Viewing States with pfTop¶

pfTop is available from the GUI and the system console menu, and offers live views of the firewall ruleset, state table information, and related statistics.

pfTop in the GUI¶

In the GUI, pfTop can be found at Diagnostics > pfTop. The GUI offers several options to control the output:

View

Controls the type of output displayed by pfTop. Not all views will contain meaningful information for every firewall configuration.

Default: Shows a balanced amount of information, based around the source and destination of the traffic.
Label: Centered around firewall rule descriptions.
Long: Similar to the default view, but tailored for wider displays with longer rows for more columns of information. Shows the gateway after the destination.
Queue: Shows the ALTQ traffic shaping queues and their usage.
Rules: Shows firewall rules and their usage.
Size: Shows states that have passed the most data.
Speed: Shows states that have high-rate traffic.
State: Shows status of states.
Time: Shows long-lived states.

Sort By

Some views can be sorted. When sorting is possible, the following sort methods are available. When selected, the view is sorted by the chosen column in descending order:

None: No sorting, the natural order shown by the chosen view.
Age: The age of the states.
Bytes: The amount of data sent matching states.
Destination Address: The destination IP address of the state.
Destination Port: The destination port number of the state.
Expiry: The expiration time of the state.
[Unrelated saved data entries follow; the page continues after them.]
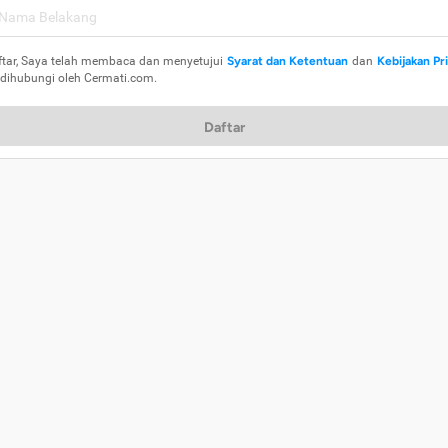
ftar, Saya telah membaca dan menyetujui
Syarat dan Ketentuan
dan
Kebijakan Pr
 dihubungi oleh Cermati.com.
Daftar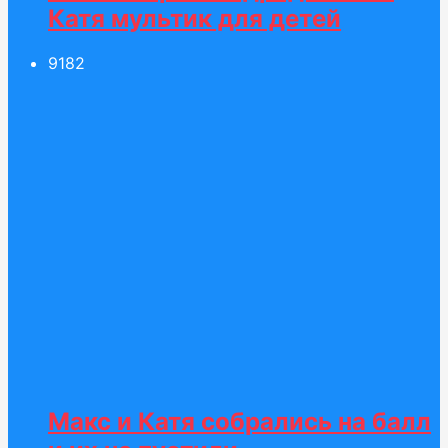
Катя мультик для детей
91
82
Макс и Катя собрались на балл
This is the countdown timer until the state will be removed if no more data matches the state.
Peak: The peak rate of traffic matching a state in packets per second.
Packet: The number of packets transferred matching a state.
Rate: The current rate of traffic matching a state in packets per second.
Size: The total amount of traffic that has matched a state.
Source Port: The source port number of the state.
Source Address: The source IP address of the state.

Maximum # of States

On views that support sorting, this option limits the number of state entries shown on the page.

pfTop on the Console¶

To access pfTop from the console or via ssh, use option 9 from the menu or run pftop from a shell prompt.

While viewing pfTop in this way, there are several methods to alter the view while watching its output. Press h to see a help screen that explains the available choices. The most common uses are using 0 through 8 to select different views, space for an immediate update, and q to quit. See the previous section for details on the meaning of the available views and sort orders.

The output is dynamically sized to the terminal width, with wider terminals showing much more information in additional columns.